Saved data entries
- - -

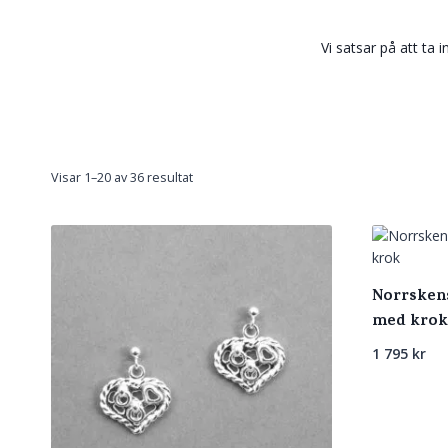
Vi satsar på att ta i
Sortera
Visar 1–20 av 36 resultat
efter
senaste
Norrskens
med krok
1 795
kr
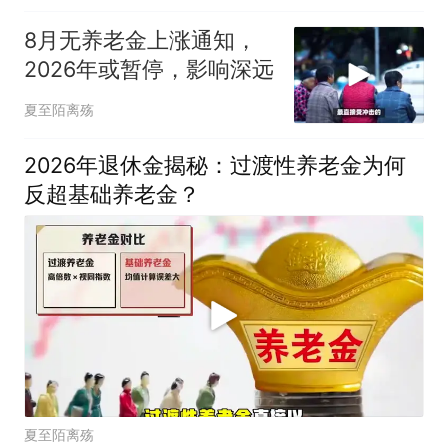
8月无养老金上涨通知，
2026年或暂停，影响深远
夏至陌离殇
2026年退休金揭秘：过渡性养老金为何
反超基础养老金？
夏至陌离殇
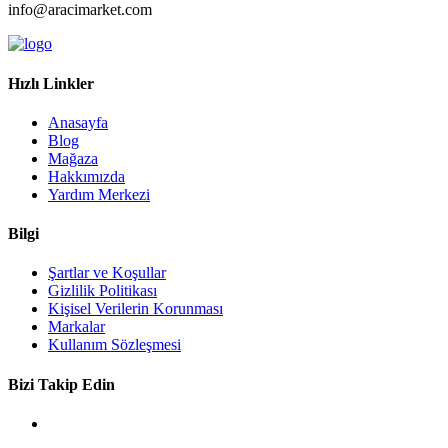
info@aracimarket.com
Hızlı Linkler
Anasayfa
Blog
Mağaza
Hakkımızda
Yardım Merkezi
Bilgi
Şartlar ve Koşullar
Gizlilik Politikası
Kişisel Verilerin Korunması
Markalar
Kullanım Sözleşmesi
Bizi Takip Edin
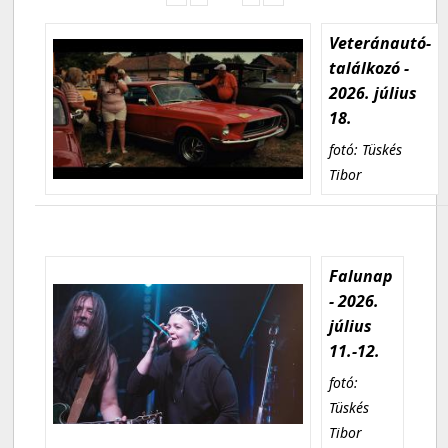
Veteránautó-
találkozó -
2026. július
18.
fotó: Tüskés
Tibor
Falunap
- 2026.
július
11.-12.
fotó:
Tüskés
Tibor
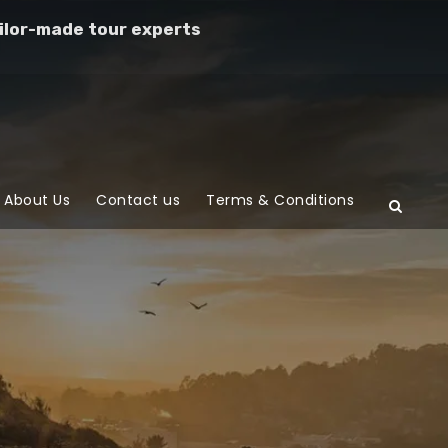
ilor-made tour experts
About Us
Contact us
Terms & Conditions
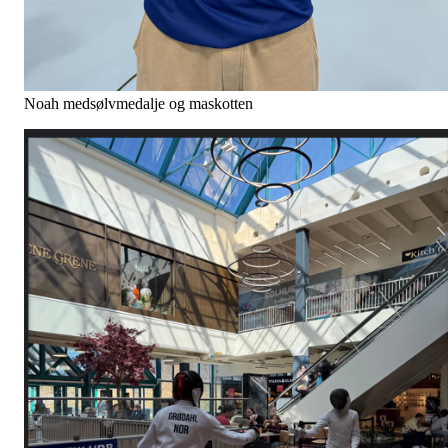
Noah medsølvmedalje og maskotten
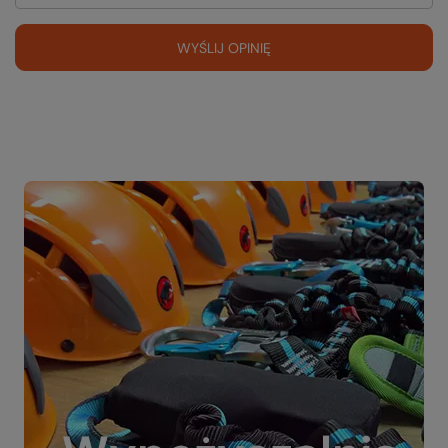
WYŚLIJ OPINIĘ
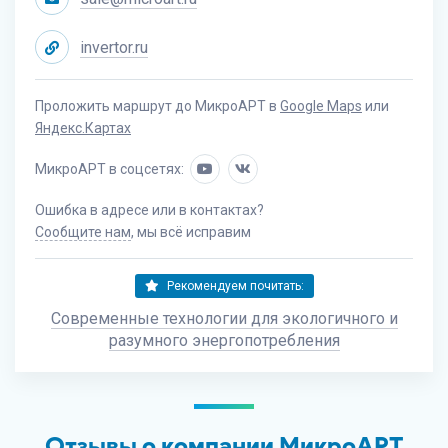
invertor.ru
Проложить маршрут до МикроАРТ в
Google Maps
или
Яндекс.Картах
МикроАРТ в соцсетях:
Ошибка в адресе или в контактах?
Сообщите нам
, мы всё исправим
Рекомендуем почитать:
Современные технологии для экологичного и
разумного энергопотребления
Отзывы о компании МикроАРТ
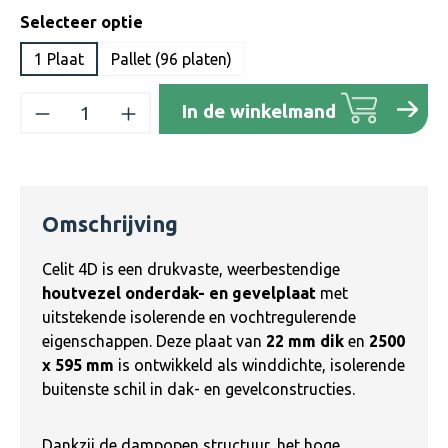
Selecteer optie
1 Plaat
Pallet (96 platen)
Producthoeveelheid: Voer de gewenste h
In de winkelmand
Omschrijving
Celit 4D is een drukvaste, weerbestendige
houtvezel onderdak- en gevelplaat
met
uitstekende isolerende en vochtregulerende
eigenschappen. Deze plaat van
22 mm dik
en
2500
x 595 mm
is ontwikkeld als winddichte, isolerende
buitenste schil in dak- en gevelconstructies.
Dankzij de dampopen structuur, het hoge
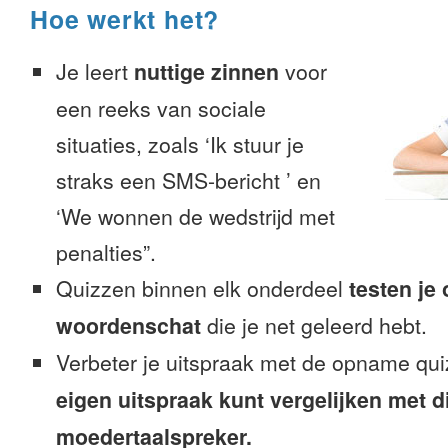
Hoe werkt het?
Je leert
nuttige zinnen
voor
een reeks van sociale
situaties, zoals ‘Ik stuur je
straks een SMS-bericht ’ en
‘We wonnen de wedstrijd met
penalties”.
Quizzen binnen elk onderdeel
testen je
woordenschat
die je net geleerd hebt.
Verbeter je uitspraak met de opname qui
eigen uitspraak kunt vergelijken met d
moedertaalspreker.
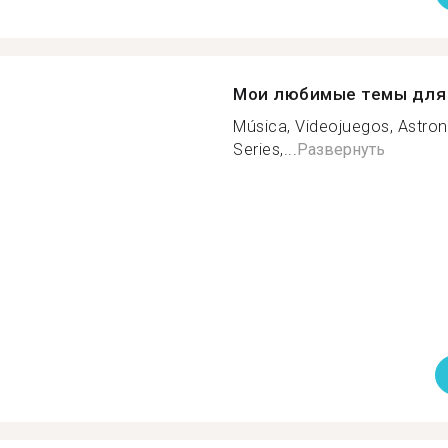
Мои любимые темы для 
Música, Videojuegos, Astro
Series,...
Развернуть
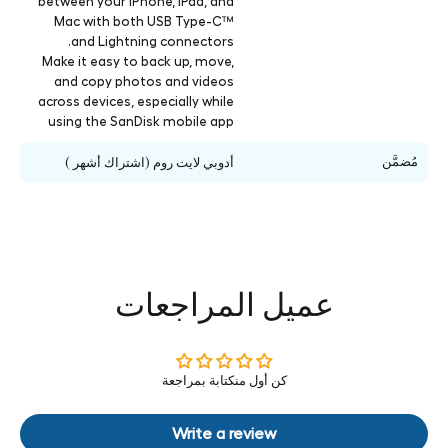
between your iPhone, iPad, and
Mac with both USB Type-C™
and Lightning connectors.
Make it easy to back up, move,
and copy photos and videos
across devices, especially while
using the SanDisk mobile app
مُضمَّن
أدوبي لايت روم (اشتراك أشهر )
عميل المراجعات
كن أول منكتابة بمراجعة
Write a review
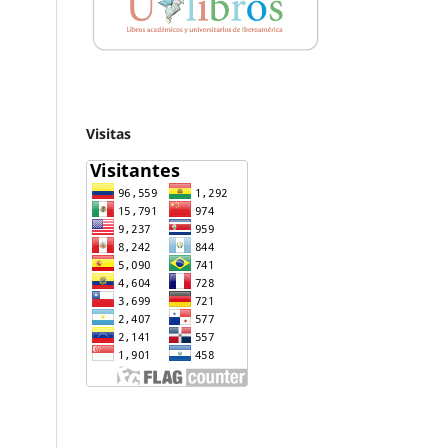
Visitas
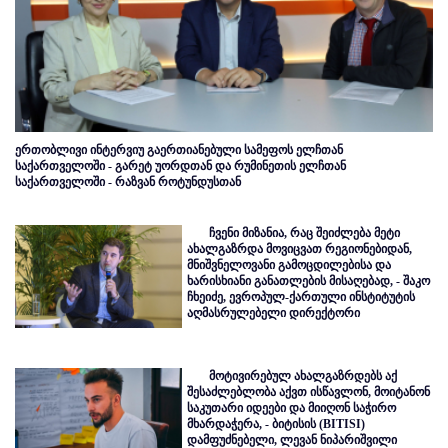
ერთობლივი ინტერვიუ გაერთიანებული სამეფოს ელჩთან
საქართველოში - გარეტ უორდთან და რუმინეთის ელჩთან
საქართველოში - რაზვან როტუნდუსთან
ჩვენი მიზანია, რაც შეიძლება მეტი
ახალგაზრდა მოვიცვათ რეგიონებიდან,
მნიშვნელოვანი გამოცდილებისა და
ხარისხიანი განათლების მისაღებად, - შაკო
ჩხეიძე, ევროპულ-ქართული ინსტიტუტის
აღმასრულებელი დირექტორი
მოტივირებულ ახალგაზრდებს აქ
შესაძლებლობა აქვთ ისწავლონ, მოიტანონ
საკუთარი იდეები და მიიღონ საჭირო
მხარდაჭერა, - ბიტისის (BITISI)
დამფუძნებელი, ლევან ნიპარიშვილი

- - -

Once the line with "Ошибка в адресе или в контактах?" is found in the data above, reproduce it and each line after it exactly, through the line with "uitstekende isolerende en vochtregulerende". Omit the pictures.

Ошибка в адресе или в контактах?
Сообщите нам
, мы всё исправим
Рекомендуем почитать:
Современные технологии для экологичного и
разумного энергопотребления
Отзывы о компании МикроАРТ
Selecteer optie
1 Plaat
Pallet (96 platen)
Producthoeveelheid: Voer de gewenste h
In de winkelmand
Omschrijving
Celit 4D is een drukvaste, weerbestendige
houtvezel onderdak- en gevelplaat
met
uitstekende isolerende en vochtregulerende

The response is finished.